*Work instruction*.
The string "阴影叠加" appears in some lines of the data. Report how many, with no other words.

(Records from a dataset)
= Beginning of Section =
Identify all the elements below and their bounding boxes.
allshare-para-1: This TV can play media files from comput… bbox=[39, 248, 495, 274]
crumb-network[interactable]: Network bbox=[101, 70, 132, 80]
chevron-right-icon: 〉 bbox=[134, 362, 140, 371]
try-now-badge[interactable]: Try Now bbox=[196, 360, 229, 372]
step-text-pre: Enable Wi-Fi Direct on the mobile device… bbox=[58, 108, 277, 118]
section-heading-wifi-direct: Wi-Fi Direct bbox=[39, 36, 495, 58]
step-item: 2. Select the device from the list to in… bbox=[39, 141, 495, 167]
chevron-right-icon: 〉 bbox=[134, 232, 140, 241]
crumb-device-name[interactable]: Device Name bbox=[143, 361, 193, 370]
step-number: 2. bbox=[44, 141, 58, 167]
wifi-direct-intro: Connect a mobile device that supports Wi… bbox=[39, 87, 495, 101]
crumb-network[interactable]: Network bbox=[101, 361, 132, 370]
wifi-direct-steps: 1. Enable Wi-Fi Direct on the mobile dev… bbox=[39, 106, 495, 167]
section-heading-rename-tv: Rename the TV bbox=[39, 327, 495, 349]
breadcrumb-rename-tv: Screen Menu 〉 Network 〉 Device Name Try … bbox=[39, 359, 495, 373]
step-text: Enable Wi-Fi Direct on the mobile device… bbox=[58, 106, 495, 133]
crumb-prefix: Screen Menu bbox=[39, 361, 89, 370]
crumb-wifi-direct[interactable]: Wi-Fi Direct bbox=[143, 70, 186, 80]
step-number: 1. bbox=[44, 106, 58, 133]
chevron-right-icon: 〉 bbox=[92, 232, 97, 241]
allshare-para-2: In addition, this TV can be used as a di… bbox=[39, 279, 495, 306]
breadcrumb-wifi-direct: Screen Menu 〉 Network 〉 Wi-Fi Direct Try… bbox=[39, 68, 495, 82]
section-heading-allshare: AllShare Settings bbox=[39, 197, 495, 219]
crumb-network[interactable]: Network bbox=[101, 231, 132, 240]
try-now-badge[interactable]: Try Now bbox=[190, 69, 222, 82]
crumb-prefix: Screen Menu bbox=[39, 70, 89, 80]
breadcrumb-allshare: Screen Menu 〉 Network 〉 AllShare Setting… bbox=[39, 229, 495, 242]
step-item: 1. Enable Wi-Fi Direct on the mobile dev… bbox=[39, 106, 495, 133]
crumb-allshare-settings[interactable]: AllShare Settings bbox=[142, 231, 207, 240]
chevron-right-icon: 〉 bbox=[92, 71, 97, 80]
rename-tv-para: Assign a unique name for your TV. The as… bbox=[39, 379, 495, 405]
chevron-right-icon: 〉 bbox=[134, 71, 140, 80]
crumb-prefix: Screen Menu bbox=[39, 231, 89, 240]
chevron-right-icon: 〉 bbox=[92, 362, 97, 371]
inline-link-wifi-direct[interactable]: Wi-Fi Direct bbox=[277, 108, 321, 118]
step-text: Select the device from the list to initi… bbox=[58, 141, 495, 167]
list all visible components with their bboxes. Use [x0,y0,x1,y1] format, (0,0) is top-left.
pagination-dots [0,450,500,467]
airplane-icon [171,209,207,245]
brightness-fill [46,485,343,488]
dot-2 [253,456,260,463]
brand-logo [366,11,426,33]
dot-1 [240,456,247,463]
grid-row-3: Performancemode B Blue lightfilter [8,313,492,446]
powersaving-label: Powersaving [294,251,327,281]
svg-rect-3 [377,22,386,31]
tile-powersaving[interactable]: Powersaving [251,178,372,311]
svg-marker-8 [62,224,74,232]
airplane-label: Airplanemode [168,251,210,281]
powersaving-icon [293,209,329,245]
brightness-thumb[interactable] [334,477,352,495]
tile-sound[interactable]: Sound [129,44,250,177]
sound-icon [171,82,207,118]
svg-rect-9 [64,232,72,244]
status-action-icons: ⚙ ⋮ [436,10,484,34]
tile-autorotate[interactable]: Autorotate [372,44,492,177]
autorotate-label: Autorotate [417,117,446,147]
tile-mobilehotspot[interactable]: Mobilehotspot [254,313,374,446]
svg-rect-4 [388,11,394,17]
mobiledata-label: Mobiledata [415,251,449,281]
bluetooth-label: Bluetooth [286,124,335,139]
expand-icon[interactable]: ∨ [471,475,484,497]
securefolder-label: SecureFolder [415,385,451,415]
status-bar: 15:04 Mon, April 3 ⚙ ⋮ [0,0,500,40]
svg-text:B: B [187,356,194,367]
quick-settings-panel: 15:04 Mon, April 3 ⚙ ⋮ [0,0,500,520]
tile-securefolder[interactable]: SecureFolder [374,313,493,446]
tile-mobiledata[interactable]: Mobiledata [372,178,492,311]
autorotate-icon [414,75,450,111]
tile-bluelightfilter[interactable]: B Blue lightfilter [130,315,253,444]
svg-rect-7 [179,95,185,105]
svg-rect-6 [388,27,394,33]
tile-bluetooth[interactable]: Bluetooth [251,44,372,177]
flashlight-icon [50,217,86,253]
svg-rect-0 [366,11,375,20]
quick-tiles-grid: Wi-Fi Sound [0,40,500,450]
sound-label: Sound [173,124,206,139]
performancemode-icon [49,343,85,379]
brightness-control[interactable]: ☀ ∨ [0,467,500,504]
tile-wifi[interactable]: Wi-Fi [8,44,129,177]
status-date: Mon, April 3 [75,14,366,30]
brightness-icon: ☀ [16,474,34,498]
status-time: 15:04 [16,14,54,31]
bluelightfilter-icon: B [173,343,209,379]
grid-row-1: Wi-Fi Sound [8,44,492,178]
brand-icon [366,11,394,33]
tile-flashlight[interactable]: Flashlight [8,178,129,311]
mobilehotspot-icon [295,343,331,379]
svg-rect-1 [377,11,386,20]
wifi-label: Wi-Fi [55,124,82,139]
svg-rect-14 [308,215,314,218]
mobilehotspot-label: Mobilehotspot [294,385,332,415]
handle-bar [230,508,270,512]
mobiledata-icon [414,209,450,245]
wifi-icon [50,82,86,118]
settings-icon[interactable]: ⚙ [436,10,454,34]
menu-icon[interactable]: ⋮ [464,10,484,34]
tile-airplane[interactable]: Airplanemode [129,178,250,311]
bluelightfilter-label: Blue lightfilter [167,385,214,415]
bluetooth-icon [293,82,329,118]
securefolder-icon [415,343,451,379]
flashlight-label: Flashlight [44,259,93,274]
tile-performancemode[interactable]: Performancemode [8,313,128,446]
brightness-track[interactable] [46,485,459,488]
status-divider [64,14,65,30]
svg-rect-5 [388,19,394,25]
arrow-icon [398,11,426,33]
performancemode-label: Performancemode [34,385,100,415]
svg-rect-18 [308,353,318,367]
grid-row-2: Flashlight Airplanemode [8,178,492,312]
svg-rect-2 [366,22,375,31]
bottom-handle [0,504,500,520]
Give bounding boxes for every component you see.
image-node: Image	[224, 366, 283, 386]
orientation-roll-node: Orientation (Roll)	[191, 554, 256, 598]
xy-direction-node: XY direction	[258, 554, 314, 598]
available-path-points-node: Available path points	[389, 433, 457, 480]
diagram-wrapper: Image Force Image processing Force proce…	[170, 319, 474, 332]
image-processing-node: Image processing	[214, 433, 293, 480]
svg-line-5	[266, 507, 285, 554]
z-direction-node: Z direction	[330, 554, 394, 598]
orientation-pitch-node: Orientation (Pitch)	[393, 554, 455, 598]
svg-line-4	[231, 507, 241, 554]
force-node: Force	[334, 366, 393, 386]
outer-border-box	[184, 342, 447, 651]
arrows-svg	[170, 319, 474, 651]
= End of Section =
= Beginning of Section =
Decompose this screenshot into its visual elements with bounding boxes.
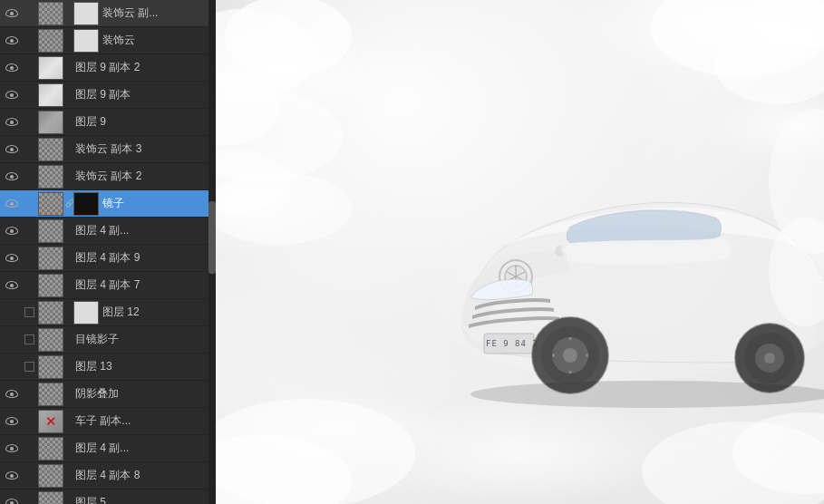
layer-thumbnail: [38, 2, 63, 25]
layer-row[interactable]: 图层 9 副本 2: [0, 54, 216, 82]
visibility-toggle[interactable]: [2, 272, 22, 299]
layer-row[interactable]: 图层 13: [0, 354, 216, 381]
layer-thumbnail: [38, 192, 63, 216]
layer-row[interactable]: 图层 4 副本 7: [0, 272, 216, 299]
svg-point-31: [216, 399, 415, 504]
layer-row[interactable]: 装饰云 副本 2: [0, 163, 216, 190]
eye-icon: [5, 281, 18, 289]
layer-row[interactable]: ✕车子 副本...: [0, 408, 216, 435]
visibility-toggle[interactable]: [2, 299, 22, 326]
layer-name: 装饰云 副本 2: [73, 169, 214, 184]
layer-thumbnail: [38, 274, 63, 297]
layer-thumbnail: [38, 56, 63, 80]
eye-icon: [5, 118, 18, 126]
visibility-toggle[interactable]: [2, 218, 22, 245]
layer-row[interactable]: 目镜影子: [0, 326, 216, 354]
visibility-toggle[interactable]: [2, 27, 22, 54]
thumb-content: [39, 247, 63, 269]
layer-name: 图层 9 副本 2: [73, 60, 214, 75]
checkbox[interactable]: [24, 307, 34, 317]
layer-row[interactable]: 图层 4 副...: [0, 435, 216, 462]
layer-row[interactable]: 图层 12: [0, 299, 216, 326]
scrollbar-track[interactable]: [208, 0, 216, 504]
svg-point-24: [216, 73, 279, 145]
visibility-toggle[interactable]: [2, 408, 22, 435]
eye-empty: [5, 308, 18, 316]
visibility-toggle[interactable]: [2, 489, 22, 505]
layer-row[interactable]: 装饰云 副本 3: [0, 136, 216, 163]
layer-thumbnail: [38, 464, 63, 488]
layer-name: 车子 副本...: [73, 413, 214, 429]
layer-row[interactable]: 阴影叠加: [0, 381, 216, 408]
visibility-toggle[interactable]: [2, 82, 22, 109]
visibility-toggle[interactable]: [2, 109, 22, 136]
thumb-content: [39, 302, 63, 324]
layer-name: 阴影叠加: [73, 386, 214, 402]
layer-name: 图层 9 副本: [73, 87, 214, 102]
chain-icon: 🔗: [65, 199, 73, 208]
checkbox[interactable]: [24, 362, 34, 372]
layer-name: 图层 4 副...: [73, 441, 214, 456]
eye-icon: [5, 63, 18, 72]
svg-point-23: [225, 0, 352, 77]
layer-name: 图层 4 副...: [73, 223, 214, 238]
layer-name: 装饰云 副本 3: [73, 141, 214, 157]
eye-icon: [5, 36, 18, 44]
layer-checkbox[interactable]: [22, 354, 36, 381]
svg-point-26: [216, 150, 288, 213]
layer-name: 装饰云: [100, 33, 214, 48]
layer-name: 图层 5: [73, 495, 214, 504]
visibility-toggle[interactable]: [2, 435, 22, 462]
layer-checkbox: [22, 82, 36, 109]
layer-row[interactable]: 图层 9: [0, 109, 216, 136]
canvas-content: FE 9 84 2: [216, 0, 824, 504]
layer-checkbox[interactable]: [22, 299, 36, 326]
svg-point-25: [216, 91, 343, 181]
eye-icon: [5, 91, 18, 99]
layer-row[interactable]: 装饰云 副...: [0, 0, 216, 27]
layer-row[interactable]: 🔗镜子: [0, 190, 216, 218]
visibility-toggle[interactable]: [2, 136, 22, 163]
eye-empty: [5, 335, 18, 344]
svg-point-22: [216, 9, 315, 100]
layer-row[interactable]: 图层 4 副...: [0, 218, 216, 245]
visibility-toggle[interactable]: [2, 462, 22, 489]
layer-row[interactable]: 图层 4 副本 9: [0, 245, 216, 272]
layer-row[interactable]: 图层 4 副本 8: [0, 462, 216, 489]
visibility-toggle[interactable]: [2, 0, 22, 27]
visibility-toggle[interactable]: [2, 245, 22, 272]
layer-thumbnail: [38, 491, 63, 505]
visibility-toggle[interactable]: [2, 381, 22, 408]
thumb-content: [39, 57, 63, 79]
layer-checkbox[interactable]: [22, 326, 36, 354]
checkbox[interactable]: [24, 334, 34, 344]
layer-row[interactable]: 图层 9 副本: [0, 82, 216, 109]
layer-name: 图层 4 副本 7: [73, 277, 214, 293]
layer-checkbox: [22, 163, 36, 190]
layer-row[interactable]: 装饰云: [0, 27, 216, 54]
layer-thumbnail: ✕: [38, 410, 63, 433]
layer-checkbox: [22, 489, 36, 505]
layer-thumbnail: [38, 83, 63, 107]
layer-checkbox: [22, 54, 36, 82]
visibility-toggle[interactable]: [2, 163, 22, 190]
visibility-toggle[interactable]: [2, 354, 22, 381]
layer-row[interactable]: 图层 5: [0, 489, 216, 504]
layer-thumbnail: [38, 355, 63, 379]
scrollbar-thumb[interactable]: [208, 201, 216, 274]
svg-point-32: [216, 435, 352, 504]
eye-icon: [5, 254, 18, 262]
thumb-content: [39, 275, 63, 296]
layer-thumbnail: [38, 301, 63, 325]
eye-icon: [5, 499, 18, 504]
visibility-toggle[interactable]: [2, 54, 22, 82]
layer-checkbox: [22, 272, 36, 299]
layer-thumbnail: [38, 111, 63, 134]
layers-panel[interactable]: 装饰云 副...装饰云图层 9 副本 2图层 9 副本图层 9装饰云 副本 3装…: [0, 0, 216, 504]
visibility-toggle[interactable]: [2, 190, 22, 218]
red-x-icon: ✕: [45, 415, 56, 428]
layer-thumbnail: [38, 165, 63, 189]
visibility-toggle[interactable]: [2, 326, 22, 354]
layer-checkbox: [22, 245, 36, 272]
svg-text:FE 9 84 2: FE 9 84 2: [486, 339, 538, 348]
= End of Section =
*Exercise answer*.
2